© 2017 IEEE

Proceedings of the 2017 IEEE International Electron Devices Meeting (IEDM 2017), San Francisco, CA, USA, December 2-6, 2017

## Towards Cube-Sized Compute Nodes: Advanced Packaging Concepts enabling Extreme 3D Integration

T. Brunschwiler,

G. Schlottig,

A. Sridhar,

P. Bezerra,

P. Ruch,

N. Ebejer,

- H. Oppermann,
- J. Kleff

W. Steller.

M. Jatlaoui,

F. Voiron,

- Z. Pavlovic,
- P. McCloskey,
- D. Bremner,
- P. Parida,
- F. Krismer,
- J. W. Kolar,
- B. Michel

Personal use of this material is permitted. Permission from IEEE must be obtained for all other uses, in any current or future media, including reprinting/republishing this material for advertising or promotional purposes, creating new collective works, for resale or redistribution to servers or lists, or reuse of any copyrighted component of this work in other works.

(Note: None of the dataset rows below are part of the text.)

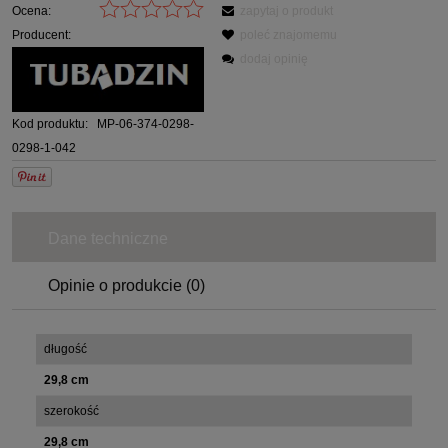
Ocena:
zapytaj o produkt
Producent:
poleć znajomemu
dodaj opinię
Kod produktu:
MP-06-374-0298-
0298-1-042
Dane techniczne
Opinie o produkcie (0)
długość
29,8 cm
szerokość
29,8 cm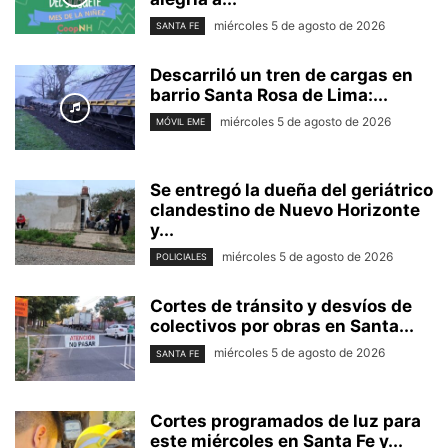
miércoles 5 de agosto de 2026
SANTA FE
Descarriló un tren de cargas en
barrio Santa Rosa de Lima:...
miércoles 5 de agosto de 2026
MÓVIL EME
Se entregó la dueña del geriátrico
clandestino de Nuevo Horizonte
y...
miércoles 5 de agosto de 2026
POLICIALES
Cortes de tránsito y desvíos de
colectivos por obras en Santa...
miércoles 5 de agosto de 2026
SANTA FE
Cortes programados de luz para
este miércoles en Santa Fe y...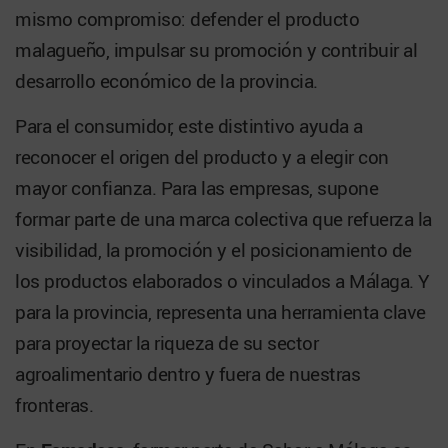
mismo compromiso: defender el producto
malagueño, impulsar su promoción y contribuir al
desarrollo económico de la provincia.
Para el consumidor, este distintivo ayuda a
reconocer el origen del producto y a elegir con
mayor confianza. Para las empresas, supone
formar parte de una marca colectiva que refuerza la
visibilidad, la promoción y el posicionamiento de
los productos elaborados o vinculados a Málaga. Y
para la provincia, representa una herramienta clave
para proyectar la riqueza de su sector
agroalimentario dentro y fuera de nuestras
fronteras.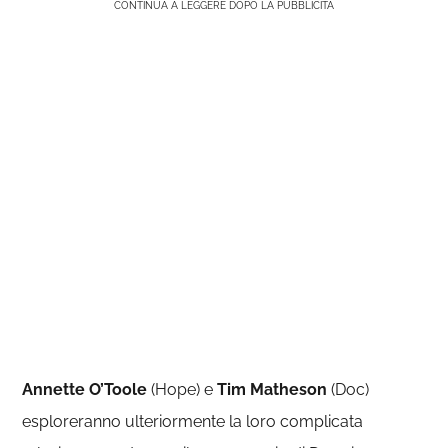
CONTINUA A LEGGERE DOPO LA PUBBLICITÀ
Annette O’Toole
(Hope) e
Tim Matheson
(Doc)
esploreranno ulteriormente la loro complicata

# Towards Cube-Sized Compute Nodes: Advanced Packaging Concepts enabling Extreme 3D Integration

T. Brunschwiler<sup>1</sup>, G. Schlottig<sup>1</sup>, A. Sridhar<sup>1</sup>, P. Bezerra<sup>2</sup>, P. Ruch<sup>1</sup>, N. Ebejer<sup>1</sup>, H. Oppermann<sup>3</sup>, J. Kleff<sup>3</sup>, W. Steller<sup>4</sup>, M. Jatlaoui<sup>5</sup>, F. Voiron<sup>5</sup>, Z. Pavlovic<sup>6</sup>, P. McCloskey<sup>6</sup>, D. Bremner<sup>7</sup>, P. Parida<sup>8</sup>, F. Krismer<sup>2</sup>, J. Kolar<sup>2</sup>, and B. Michel<sup>1</sup>

<sup>1</sup>IBM Research – Zurich, Rüschlikon, Switzerland, email: tbr@zurich.ibm.com

<sup>2</sup>ETH – PES, Zurich, Switzerland, <sup>3</sup>FhG – IZM, Berlin, Germany, <sup>4</sup>FhG – IZM – ASSID, Dresden, Germany,

<sup>5</sup>Murata, Caen, France, <sup>6</sup>Tyndall National Institute, Cork, Ireland, <sup>7</sup>Optocap, Livingston, UK,

<sup>8</sup>IBM TJ Watson Research Center, Yorktown, NY, US

*Abstract*—Novel heat removal and power delivery topologies are required to enable 'extreme 3D integration' with cube-sized compute nodes. Therefore, a technology roadmap is presented supporting memory-on-logic and logic-on-logic in the medium and long-term, by (i) dual-side cooling and integrated voltage regulators, and (ii) interlayer cooling and electrochemical power delivery.

## I. INTRODUCTION

Vertical and heterogenous integration of integrated circuits are key drivers supporting further system efficiency and performance gains in times of slowing transistor node scaling. Yield issues motivated a first 2.5D integrated product, with FPGA dies mounted on a silicon interposer [1]. Memory stacks are the first 3D products at high volume, outperforming singledie DRAM components in terms of capacity per volume and IO power efficiency [2]. Currently, gaming servers, but also highperformance computers use modules with a GPU integrated on a silicon interposer together with high-bandwidth memory stacks [3]. These first products work with existing heat removal and power delivery methods, either due to the low power dissipation or the 2.5D integration of the high-power dies. Chip stacks with high-power logic dies will require novel cooling and power delivery solutions to mitigate transistor degradation by thermal gradients and electromigration due to excessive current densities in the solder interconnects. In this paper, we present a heat removal and power delivery roadmap towards cube-sized compute nodes through 'extreme 3D integration'. Modules with memory-on-logic are the next step from today's products, with a medium term time-frame target. Dual-Side Cooling (DSC) and Integrated Voltage Regulators (IVRs) will serve these type of stacks. Full stacking flexibility is needed in the long-term, to allow stacks of multiple logic and memory dies, with up to tens of layers. Volumetric heat removal and power delivery, such as Interlayer Cooling (ILC) and Electrochemical Power Delivery (EPD) topologies are key to support this family of stacks.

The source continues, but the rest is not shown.